Composites at micro-scale: High-fidelity micro-scale simulations
[Article in Composite Structures, 2015]
A new three-dimensional micromechanical model in great agreement with experimental data for different load cases. The video shows the first of its kind three-dimensional simulation of the most complex failure mode of a fiber-reinforced composite material: kink band formation due to longitudinal compressive loading.
Composites at macro-scale: Simulation of fracture of composite laminates
[Article in Mechanics of Materials, 2013]
Macroscopic fracture plane prediction by embedding the Smeared Crack Model proposed by Bazant et al. in 1988 with the cohesive damage law proposed by Camanho et al. in 2003. Good agreement with the experimental results for different off-axis compression tests of advanced composite laminates was achieved, as can be seen here.
XFEM: weak to strong discontinuties transition
[Article in International Journal for Numerical Methods in Engineering, 2015]

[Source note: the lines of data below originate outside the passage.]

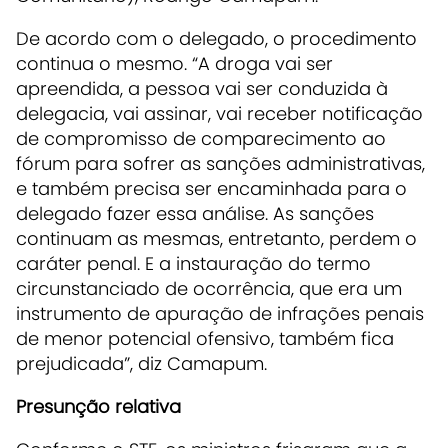
De acordo com o delegado, o procedimento
continua o mesmo. “A droga vai ser
apreendida, a pessoa vai ser conduzida à
delegacia, vai assinar, vai receber notificação
de compromisso de comparecimento ao
fórum para sofrer as sanções administrativas,
e também precisa ser encaminhada para o
delegado fazer essa análise. As sanções
continuam as mesmas, entretanto, perdem o
caráter penal. E a instauração do termo
circunstanciado de ocorrência, que era um
instrumento de apuração de infrações penais
de menor potencial ofensivo, também fica
prejudicada”, diz Camapum.
Presunção relativa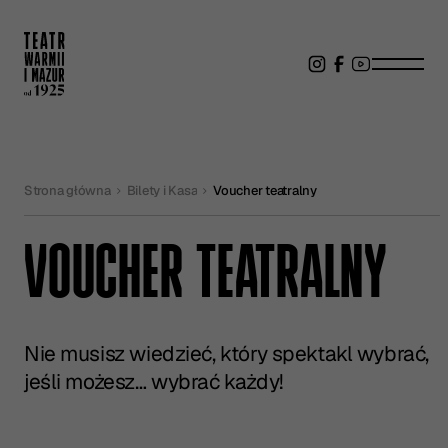
Strona główna
Bilety i Kasa
Voucher teatralny
VOUCHER TEATRALNY
Nie musisz wiedzieć, który spektakl wybrać,
jeśli możesz… wybrać każdy!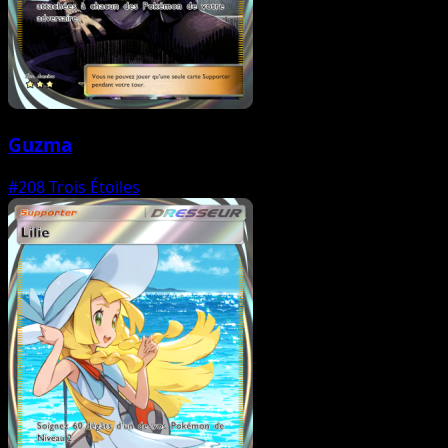
Guzma
#208
Trois Étoiles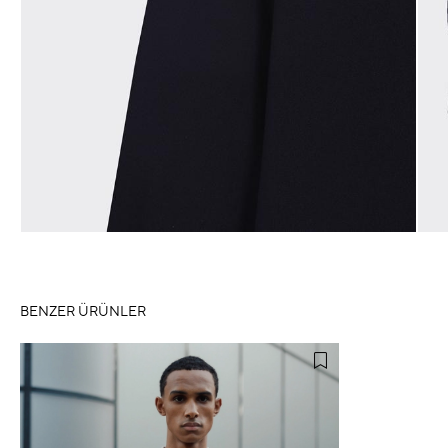
BENZER ÜRÜNLER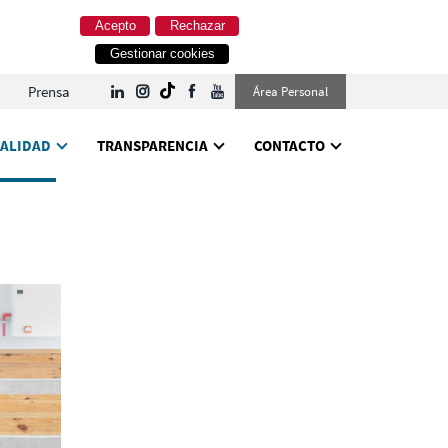
Acepto
Rechazar
Gestionar cookies
Prensa
Área Personal
ALIDAD
TRANSPARENCIA
CONTACTO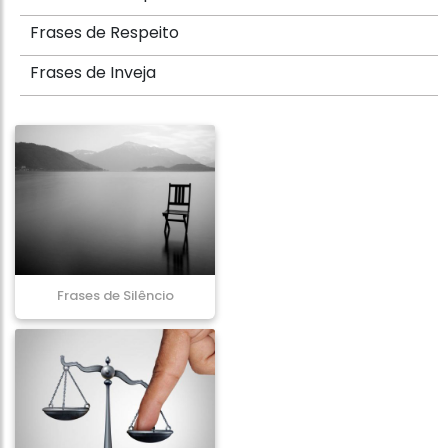
Frases de Respeito
Frases de Inveja
Frases de Silêncio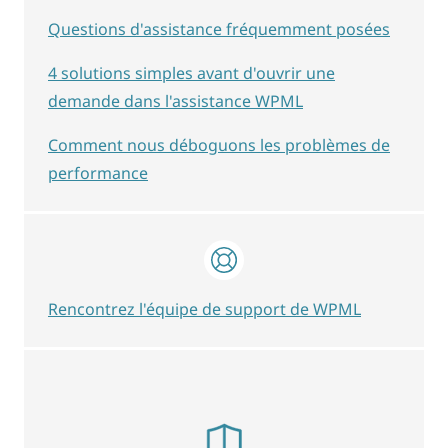
Questions d'assistance fréquemment posées
4 solutions simples avant d'ouvrir une
demande dans l'assistance WPML
Comment nous déboguons les problèmes de
performance
Rencontrez l'équipe de support de WPML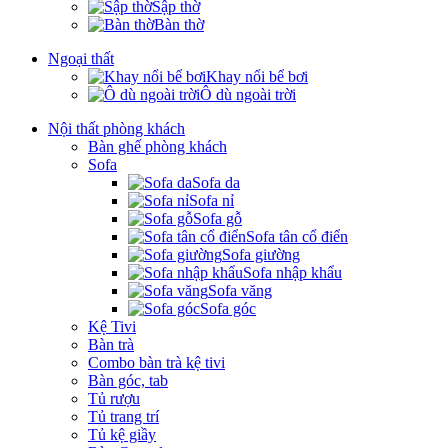
Sập thờ
Bàn thờ
Ngoại thất
Khay nổi bể bơi
Ô dù ngoài trời
Nội thất phòng khách
Bàn ghế phòng khách
Sofa
Sofa da
Sofa nỉ
Sofa gỗ
Sofa tân cổ điển
Sofa giường
Sofa nhập khẩu
Sofa văng
Sofa góc
Kệ Tivi
Bàn trà
Combo bàn trà kệ tivi
Bàn góc, tab
Tủ rượu
Tủ trang trí
Tủ kệ giầy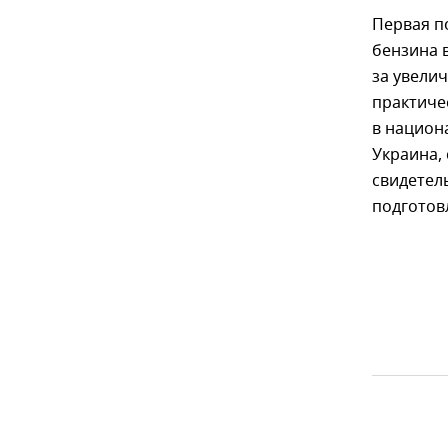
Первая п
бензина 
за увели
практиче
в национ
Украина,
свидетел
подготов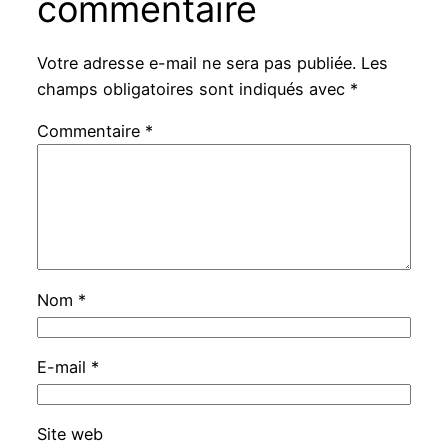
commentaire
Votre adresse e-mail ne sera pas publiée.
Les
champs obligatoires sont indiqués avec
*
Commentaire
*
Nom
*
E-mail
*
Site web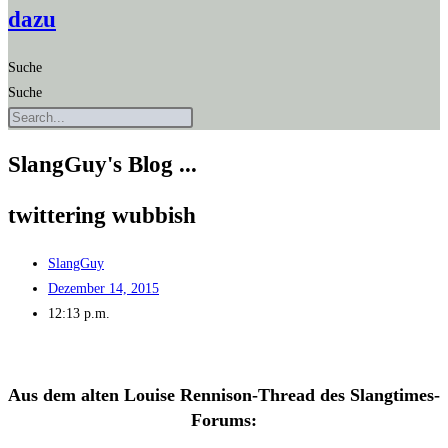
dazu
Suche
Suche
SlangGuy's Blog ...
twit­te­ring wubbish
SlangGuy
Dezember 14, 2015
12:13 p.m.
Aus dem alten Loui­se Ren­ni­son-Thread des Slangtimes-
Forums: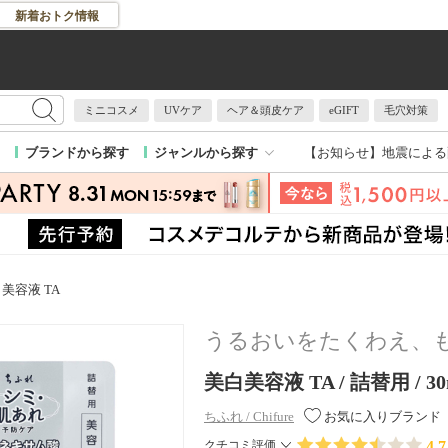
新着おトク情報
ミニコスメ
UVケア
ヘア＆頭皮ケア
eGIFT
毛穴対策
【お知らせ】
地震による
ブランドから探す
ジャンルから探す
美容液 TA
うるおいをたくわえ、
美白美容液 TA / 詰替用 / 3
ちふれ / Chifure
お気に入りブランド
4.7
クチコミ評価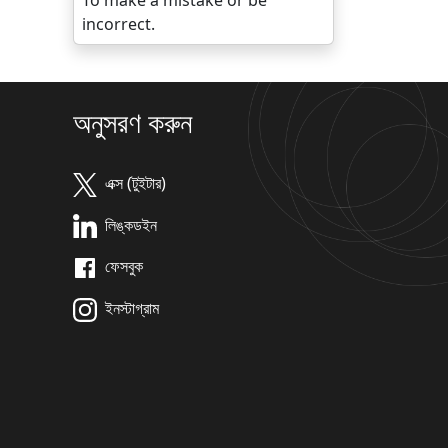
To make a mistake or be
incorrect.
অনুসরণ করুন
এক্স (টুইটার)
লিঙ্কডইন
ফেসবুক
ইনস্টাগ্রাম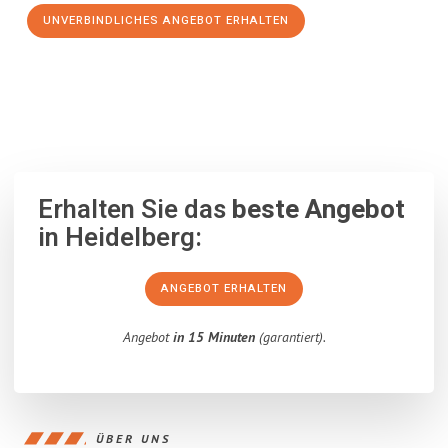
UNVERBINDLICHES ANGEBOT ERHALTEN
100% unverbindlich
– Garantiert eine Antwort
innerhalb von 15
Minuten
.
Erhalten Sie das
beste Angebot
in Heidelberg:
ANGEBOT ERHALTEN
Angebot
in 15 Minuten
(garantiert).
ÜBER UNS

The eXtended Finite Element Method (XFEM) developed by Belytschko and co-workers in 1999 has been very successful in modeling different types of material discontinuities: cracks and interfaces. These discontinuities are treated differently by using two different enrichment functions. In this work we proposed a method to deal with the transition between these two discontinuities. This transition can occur in two directions: 1) from a material interface to a crack due to interface debonding; 2) from a crack to a material interface due to material healing.